In the mean time Harold Jones had heard a long, shrill whistle in the alley, and, answering it, he ran as rapidly as his spindling legs would carry him. He knew it was the boys. They were grinning broadly when he came to them. It was Piggy Pennington who first spoke, "Oh, pa, I won't do it any more," repeating the phrase several times in a suppressed voice, and leering impishly at Mealy.

"Aw, you're makin' that up," answered Mealy in embarrassment. But Piggy continued his teasing until Abe Carpenter said: "Say, Mealy, we want you to go to the cave with us to-morrow; can you?"

The "can you" was an imputation on his personal liberty that Mealy resented. He replied "Uh-huh! you just bet your bottom dollar I can." Piggy began teasing again, but Abe silenced him, and the boys sat in the dirt behind the barn, chattering about the new boy, whose name, according to the others, was "Bud" Perkins. Mealy entered the conversation with much masculine pomp—too much, in fact; for when he became particularly vain-glorious some one in the group was certain to glance at his shoes—and shoes in June in Boyville are insignia of the weaker sex, the badges of shame.

But Mealy did not feel his disgrace. He walked up the ash path to the kitchen with an excellent imitation of manly pride in his gait. He kicked at a passing cat, and shook his head bravely, talking to himself about the way he would have whipped the new boy if his father had not interrupted the fight.

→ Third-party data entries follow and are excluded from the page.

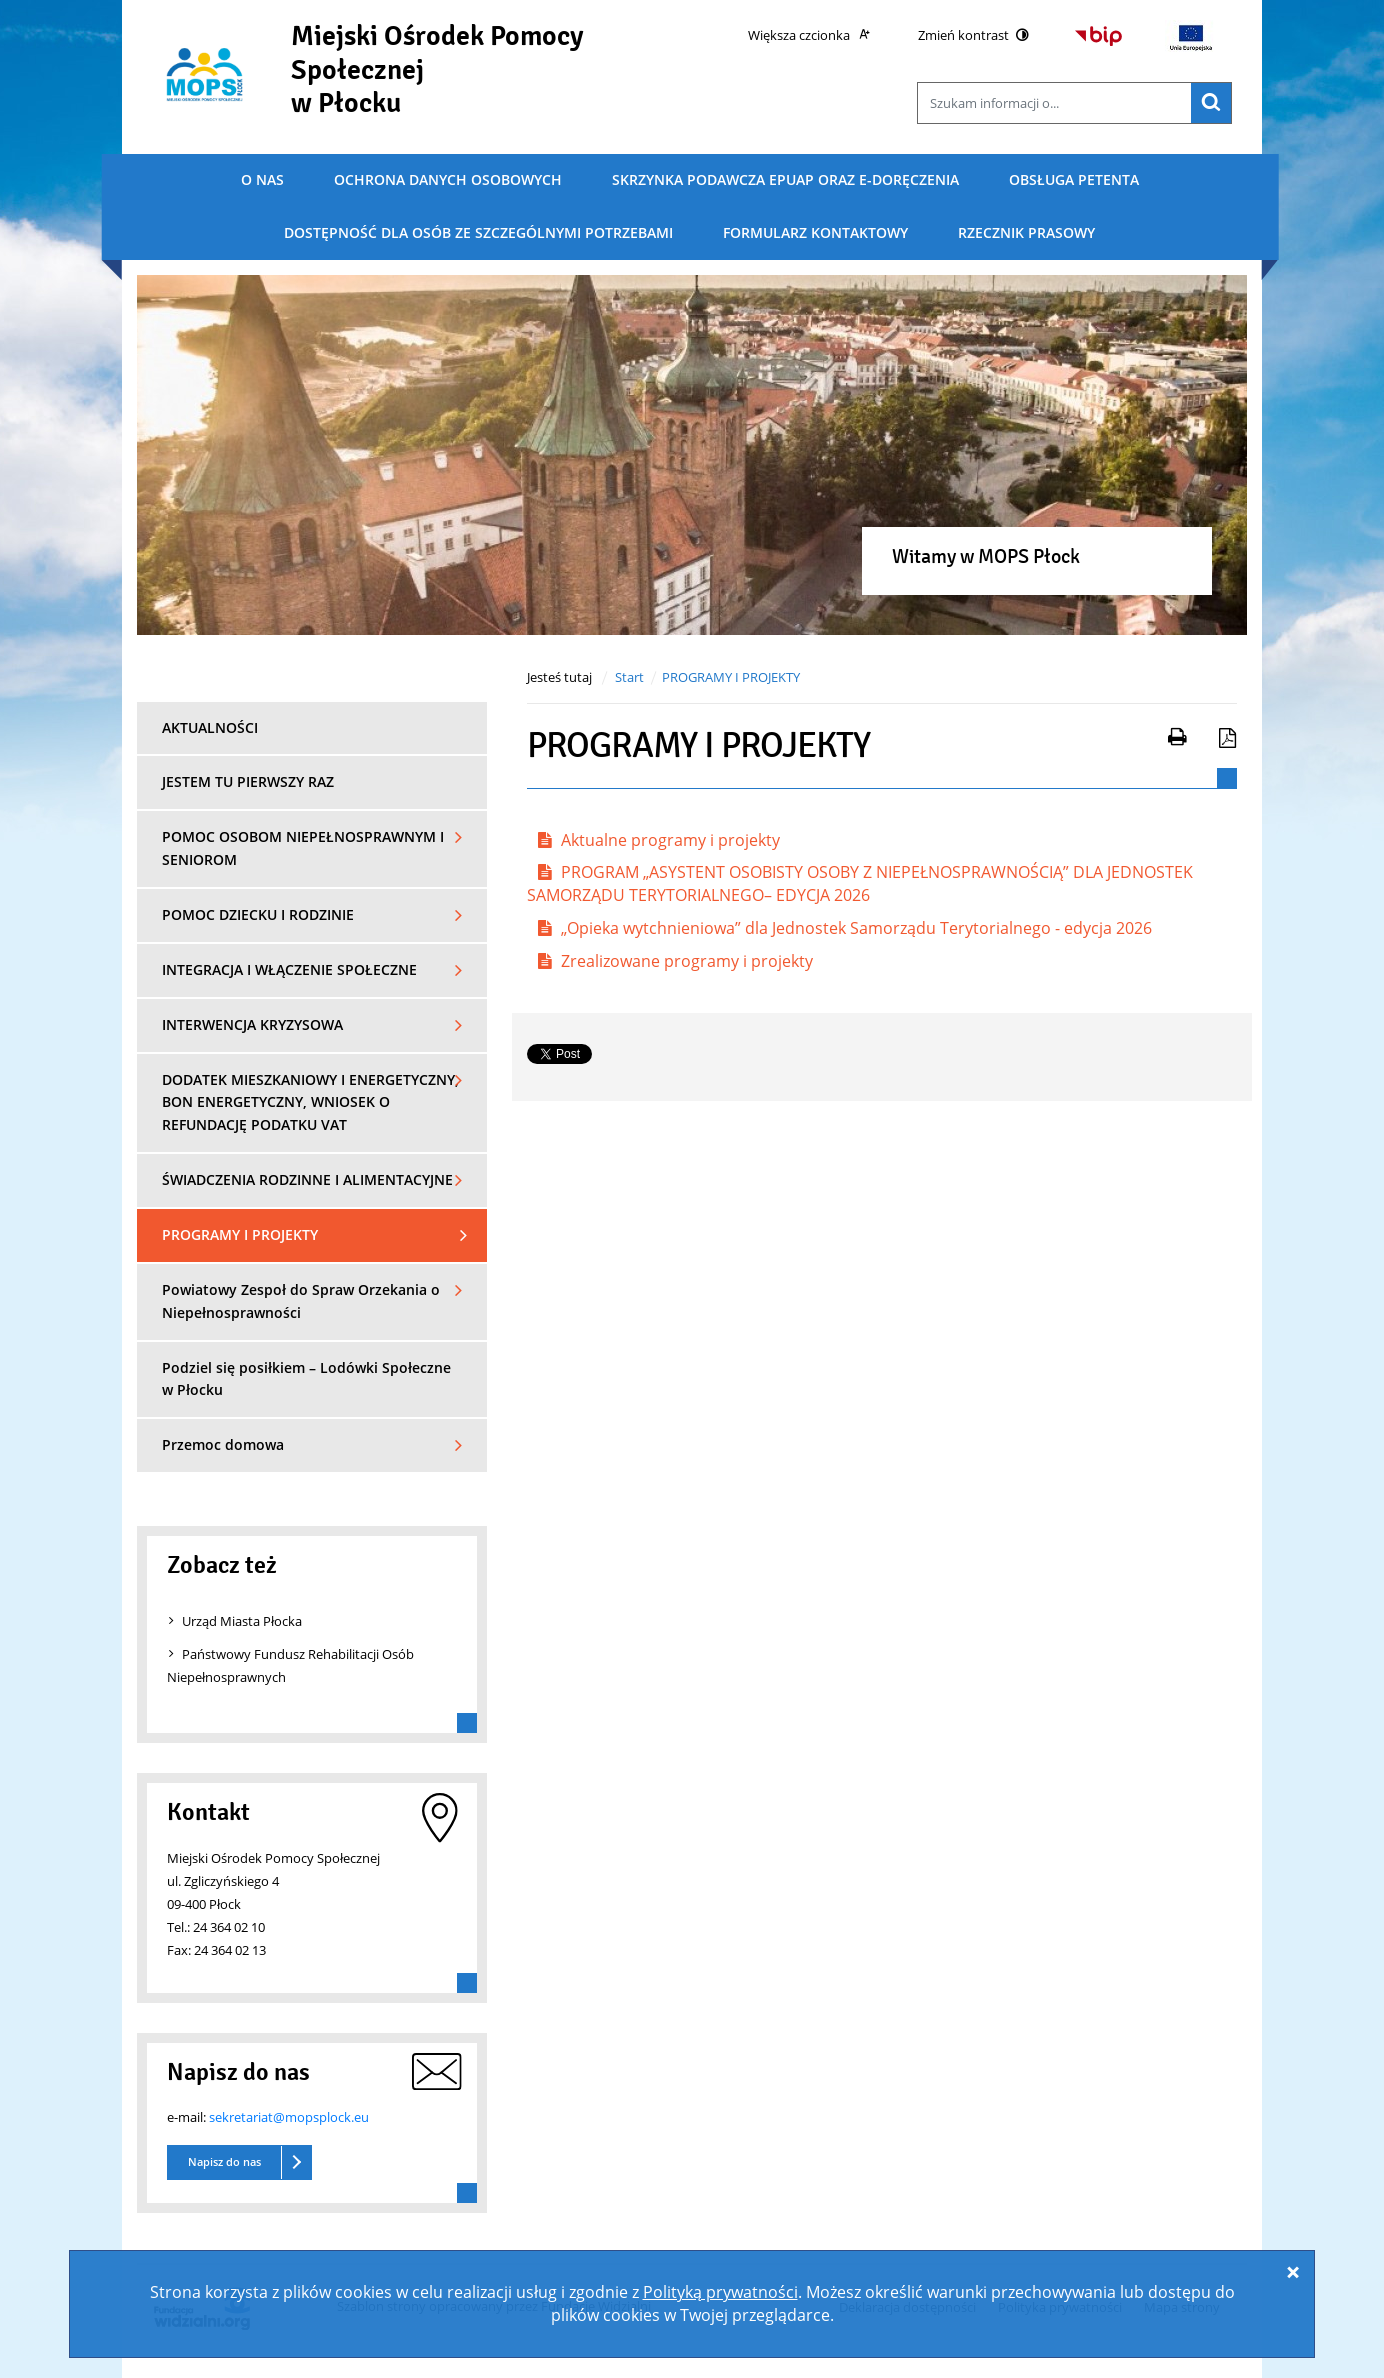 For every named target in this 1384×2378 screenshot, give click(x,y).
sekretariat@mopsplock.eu (289, 2117)
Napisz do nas (224, 2161)
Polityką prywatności (720, 2292)
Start (629, 677)
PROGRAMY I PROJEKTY (731, 677) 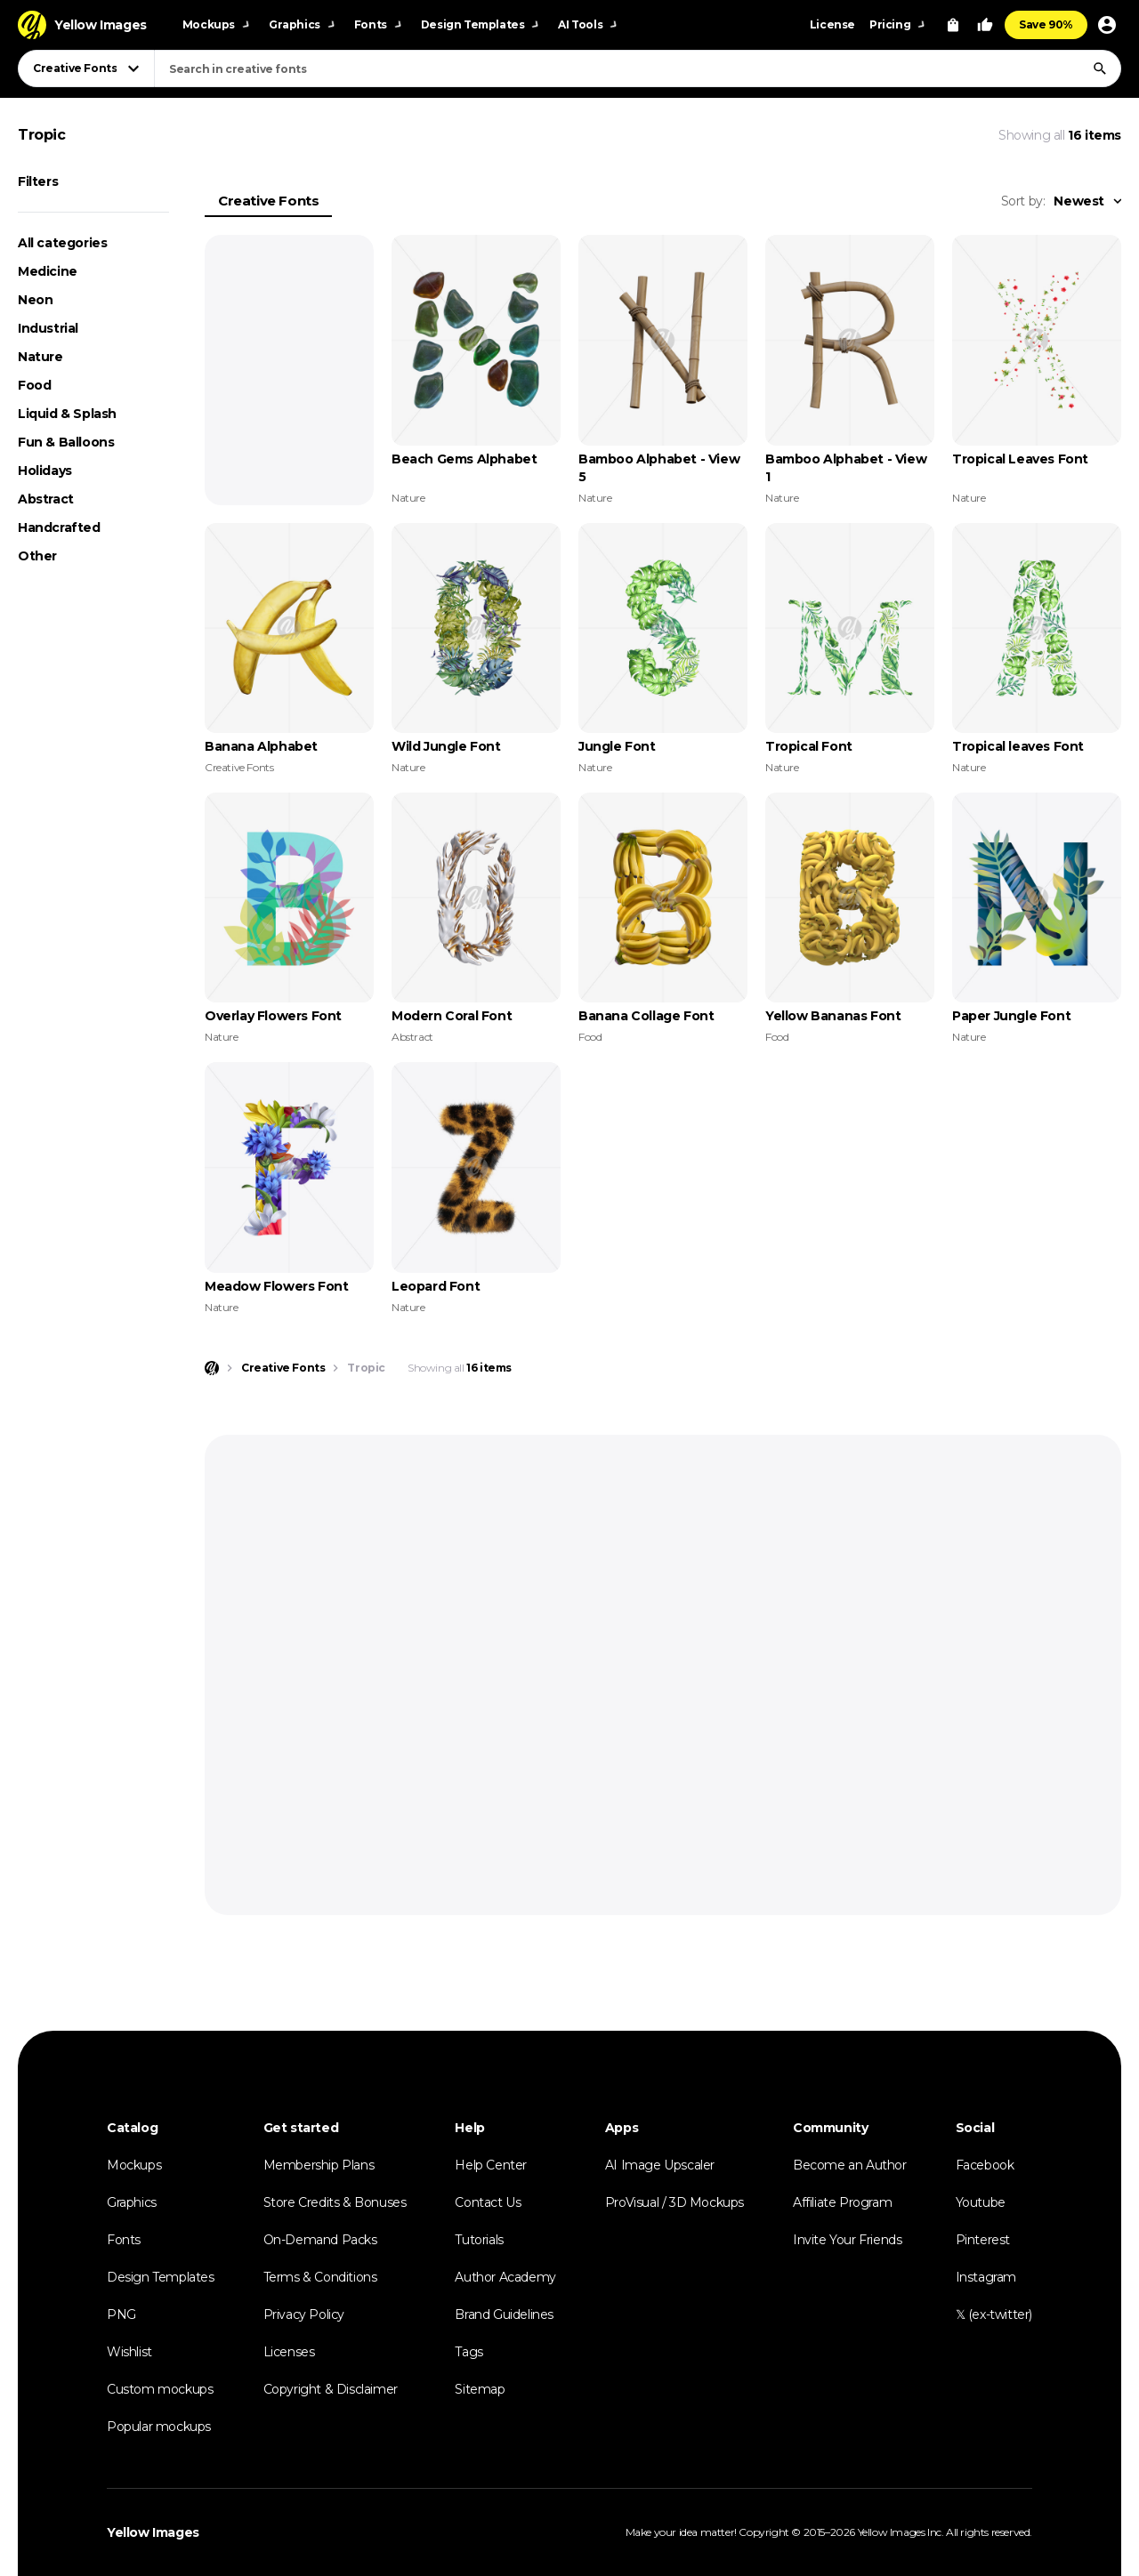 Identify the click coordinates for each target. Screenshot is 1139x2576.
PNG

As Mrs. Jones heard the boy's step on the porch, she said to his father, "Now, pa, that boy has been punished enough to-day. Don't you say a word to him." Harold walked by his father with averted face. At supper the boy did not look at his father, and when the dishes were put away, Mr. Jones, who sat in the kitchen smoking, heard his wife and the child in a front room, chatting cheerily. The lonesome father smoked his pipe and recalled his youth. The boy's voice brought back his own shrill treble, and he coughed nervously. After Mrs. Jones had put the lad to bed, and was in the pantry arranging for breakfast, the father knocked the ashes from his briar into the stove, and, humming an old tune, went to the boy's bedroom door. He paused awkwardly on the threshold. The boy turned his face toward the wall. The action cut the father to the quick. He walked to the bed and bent over the child, touching a father's rough-bearded face to the soft cheek. He found the soft hand—with a father's large hand—under the sheet, and he held the little hand tightly as he said:

"Well, Harold"—there he paused for a second. But he continued, "Do you think you'd a-licked that boy—if—if—I hadn't a-come?"

Then the two laughed, and a little throb of joyous pain tingled in their throats—such as only boys may feel.